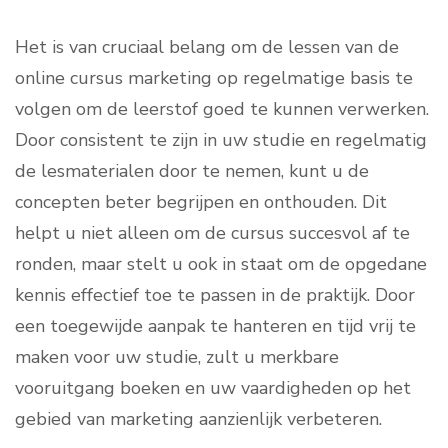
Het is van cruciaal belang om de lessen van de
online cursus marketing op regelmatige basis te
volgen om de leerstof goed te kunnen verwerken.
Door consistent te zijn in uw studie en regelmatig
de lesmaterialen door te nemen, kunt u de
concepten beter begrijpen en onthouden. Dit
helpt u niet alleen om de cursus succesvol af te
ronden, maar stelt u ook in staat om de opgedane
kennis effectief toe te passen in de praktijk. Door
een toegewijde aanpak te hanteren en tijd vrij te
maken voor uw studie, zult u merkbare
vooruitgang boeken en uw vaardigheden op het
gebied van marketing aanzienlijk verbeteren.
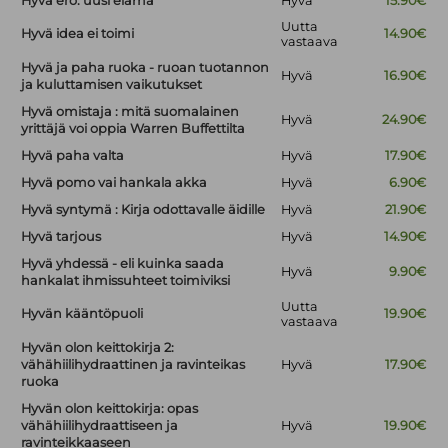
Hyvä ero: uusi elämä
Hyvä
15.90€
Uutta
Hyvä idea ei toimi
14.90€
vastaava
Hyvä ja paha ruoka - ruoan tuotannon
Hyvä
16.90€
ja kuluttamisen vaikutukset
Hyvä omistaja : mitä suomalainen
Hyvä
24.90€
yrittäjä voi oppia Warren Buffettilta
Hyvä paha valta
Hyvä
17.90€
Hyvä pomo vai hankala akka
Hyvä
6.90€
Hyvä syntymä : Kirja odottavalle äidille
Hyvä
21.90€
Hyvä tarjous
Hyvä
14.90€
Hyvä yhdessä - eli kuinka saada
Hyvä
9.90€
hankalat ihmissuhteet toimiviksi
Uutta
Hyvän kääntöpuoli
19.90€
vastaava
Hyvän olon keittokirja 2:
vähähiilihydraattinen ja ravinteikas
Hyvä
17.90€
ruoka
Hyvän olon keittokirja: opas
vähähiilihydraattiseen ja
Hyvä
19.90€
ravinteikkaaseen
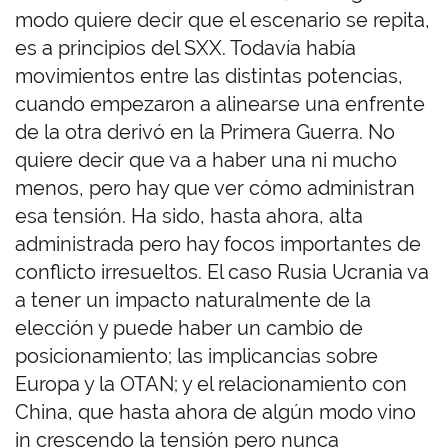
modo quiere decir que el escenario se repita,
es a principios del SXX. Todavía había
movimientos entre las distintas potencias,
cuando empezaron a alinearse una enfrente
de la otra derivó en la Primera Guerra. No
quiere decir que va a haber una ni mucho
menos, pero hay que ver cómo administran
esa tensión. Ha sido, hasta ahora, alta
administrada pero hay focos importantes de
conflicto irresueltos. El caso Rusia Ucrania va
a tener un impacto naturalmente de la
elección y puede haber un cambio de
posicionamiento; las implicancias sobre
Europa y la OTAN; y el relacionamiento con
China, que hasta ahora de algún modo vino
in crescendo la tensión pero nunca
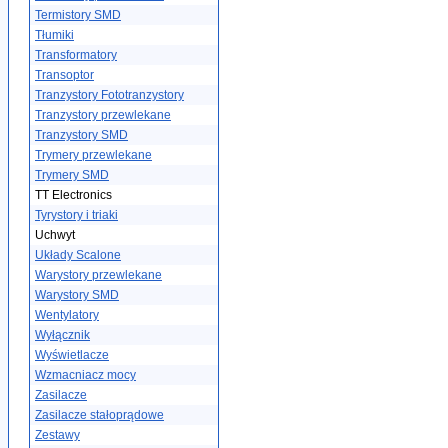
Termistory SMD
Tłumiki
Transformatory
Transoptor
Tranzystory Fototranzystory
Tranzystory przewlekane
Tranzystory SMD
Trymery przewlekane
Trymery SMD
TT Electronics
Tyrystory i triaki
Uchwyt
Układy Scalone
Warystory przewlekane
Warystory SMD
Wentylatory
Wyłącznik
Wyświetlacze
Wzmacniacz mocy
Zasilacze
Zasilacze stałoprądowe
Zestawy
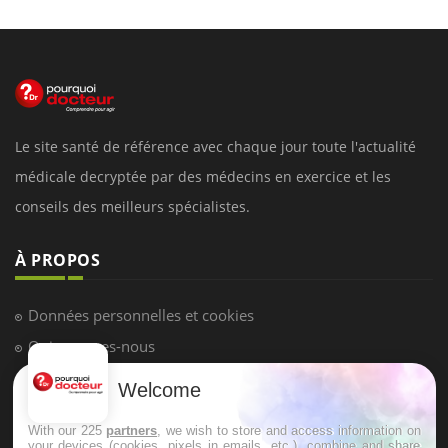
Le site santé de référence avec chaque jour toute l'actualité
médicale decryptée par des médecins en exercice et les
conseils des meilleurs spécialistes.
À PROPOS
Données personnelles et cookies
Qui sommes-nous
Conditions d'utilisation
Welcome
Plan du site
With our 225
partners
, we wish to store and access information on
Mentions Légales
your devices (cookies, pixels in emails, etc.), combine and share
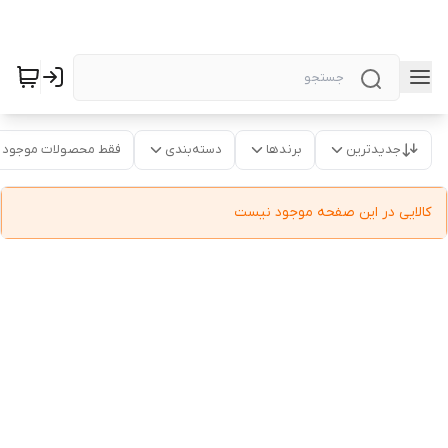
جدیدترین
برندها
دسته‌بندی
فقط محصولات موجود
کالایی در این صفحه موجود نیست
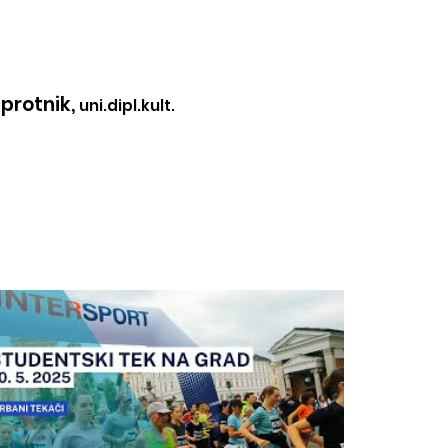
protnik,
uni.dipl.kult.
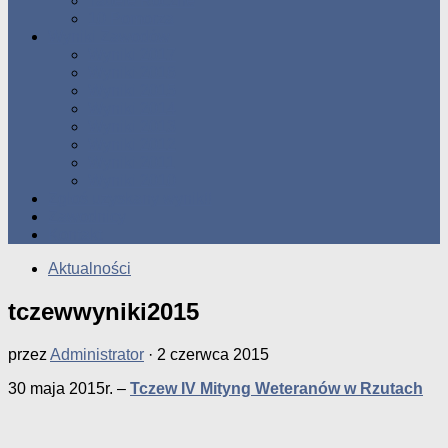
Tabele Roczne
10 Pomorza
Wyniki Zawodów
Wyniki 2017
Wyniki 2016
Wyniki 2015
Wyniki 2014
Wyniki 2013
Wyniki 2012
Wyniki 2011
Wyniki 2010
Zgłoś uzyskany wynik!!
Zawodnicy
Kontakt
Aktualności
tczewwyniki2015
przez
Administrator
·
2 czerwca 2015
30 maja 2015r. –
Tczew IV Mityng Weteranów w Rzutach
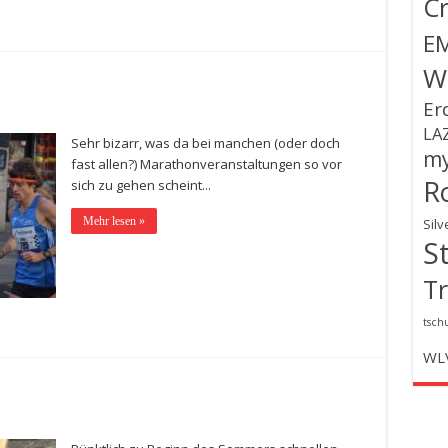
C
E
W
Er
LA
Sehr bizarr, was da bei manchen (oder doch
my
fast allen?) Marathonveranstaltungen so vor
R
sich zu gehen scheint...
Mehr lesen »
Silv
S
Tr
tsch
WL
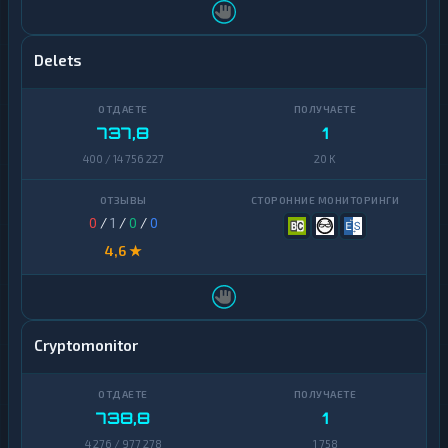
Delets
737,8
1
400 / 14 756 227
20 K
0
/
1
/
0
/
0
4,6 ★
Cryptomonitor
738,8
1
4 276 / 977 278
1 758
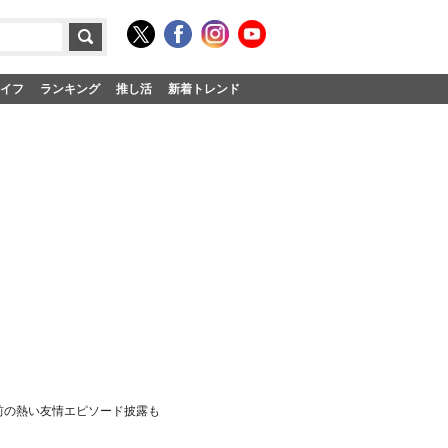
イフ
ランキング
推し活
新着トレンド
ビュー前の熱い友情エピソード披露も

════════

▸ **Instructions to follow**
Would you please filter the lines above and copy every one that includes "ruoka"?

▸ **Task output**
Hyvä ja paha ruoka - ruoan tuotannon
ruoka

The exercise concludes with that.